↓
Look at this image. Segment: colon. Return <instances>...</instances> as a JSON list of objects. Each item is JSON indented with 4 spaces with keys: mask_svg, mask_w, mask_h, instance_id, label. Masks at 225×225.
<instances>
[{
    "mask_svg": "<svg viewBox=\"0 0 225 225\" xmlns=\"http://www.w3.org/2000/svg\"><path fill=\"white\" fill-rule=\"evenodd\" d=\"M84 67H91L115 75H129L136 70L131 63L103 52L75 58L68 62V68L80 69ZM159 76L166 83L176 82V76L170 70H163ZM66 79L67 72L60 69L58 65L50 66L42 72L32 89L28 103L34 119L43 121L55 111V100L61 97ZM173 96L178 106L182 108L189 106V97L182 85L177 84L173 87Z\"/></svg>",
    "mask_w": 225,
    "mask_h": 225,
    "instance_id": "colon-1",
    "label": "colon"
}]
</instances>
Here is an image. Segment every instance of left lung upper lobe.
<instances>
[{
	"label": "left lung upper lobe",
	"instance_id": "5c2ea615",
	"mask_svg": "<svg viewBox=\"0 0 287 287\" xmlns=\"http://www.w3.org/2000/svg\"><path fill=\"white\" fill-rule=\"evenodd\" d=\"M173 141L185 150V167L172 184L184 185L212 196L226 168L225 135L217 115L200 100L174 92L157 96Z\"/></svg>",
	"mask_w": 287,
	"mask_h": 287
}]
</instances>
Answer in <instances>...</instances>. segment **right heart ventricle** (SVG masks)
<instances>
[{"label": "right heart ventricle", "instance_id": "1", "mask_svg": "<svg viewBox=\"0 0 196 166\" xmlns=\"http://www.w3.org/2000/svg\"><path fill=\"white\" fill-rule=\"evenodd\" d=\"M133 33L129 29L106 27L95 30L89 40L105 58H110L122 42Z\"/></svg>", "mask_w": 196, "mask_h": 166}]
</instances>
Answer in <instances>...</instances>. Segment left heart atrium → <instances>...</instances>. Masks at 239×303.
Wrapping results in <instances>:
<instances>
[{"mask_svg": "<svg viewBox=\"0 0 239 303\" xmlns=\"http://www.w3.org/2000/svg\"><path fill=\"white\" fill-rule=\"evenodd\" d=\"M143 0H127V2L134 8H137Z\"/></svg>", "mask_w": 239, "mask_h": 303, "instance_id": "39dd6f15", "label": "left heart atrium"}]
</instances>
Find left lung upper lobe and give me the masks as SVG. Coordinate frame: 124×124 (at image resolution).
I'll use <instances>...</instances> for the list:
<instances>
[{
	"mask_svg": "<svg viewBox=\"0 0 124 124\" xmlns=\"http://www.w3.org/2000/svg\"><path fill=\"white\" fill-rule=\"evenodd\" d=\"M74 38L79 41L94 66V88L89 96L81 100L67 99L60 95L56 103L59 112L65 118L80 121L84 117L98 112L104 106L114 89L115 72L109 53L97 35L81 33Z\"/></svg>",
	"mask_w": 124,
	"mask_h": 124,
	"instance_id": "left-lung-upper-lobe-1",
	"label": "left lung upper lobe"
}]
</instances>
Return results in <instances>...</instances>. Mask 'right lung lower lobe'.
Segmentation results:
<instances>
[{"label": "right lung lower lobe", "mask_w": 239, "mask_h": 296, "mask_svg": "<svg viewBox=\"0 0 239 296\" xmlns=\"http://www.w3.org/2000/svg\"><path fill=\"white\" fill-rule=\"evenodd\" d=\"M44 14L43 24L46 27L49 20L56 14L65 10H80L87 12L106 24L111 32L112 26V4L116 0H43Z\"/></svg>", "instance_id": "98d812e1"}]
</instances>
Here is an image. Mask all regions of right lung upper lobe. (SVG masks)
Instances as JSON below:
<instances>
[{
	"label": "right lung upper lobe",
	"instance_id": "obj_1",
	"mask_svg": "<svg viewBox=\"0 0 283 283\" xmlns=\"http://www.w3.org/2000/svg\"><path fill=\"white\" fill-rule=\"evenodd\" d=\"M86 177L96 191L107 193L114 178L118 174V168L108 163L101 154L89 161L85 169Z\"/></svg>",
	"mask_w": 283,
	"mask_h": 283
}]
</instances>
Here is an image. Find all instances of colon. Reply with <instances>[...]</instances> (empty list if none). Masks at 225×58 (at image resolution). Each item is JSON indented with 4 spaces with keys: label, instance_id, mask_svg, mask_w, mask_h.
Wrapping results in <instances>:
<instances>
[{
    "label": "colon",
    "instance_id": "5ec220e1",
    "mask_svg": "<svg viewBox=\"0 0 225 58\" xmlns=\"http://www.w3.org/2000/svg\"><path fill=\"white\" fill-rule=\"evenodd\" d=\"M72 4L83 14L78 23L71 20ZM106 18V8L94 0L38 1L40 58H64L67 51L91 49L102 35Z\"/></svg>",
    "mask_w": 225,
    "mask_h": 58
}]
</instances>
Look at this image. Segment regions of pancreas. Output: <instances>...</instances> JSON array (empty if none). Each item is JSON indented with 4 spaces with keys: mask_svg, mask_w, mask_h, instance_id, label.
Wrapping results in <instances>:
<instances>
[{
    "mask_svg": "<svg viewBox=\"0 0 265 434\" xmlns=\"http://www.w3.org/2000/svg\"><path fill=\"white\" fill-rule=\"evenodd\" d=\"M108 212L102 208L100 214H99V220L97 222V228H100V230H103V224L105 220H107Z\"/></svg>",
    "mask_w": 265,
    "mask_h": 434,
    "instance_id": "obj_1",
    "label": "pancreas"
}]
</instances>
↑
Exercise description: Reproduce, with no other lines, the one containing "Here is an image. Find" and all lines after it through the end of the data above.

Output for this task:
Here is an image. Find all instances of colon. Reply with <instances>[...]</instances> (empty list if none). Masks at 225×58 (at image resolution). Each item is JSON indented with 4 spaces with keys: label, instance_id, mask_svg, mask_w, mask_h.
Wrapping results in <instances>:
<instances>
[{
    "label": "colon",
    "instance_id": "5ec220e1",
    "mask_svg": "<svg viewBox=\"0 0 225 58\" xmlns=\"http://www.w3.org/2000/svg\"><path fill=\"white\" fill-rule=\"evenodd\" d=\"M72 4L83 14L78 23L71 20ZM106 18V8L94 0L38 1L40 58H64L67 51L91 49L102 35Z\"/></svg>",
    "mask_w": 225,
    "mask_h": 58
}]
</instances>
Look at this image. Segment regions of pancreas. Output: <instances>...</instances> JSON array (empty if none). Each item is JSON indented with 4 spaces with keys: mask_svg, mask_w, mask_h, instance_id, label.
Wrapping results in <instances>:
<instances>
[{
    "mask_svg": "<svg viewBox=\"0 0 265 434\" xmlns=\"http://www.w3.org/2000/svg\"><path fill=\"white\" fill-rule=\"evenodd\" d=\"M108 212L102 208L100 214H99V220L97 222V228H100V230H103V224L105 220H107Z\"/></svg>",
    "mask_w": 265,
    "mask_h": 434,
    "instance_id": "obj_1",
    "label": "pancreas"
}]
</instances>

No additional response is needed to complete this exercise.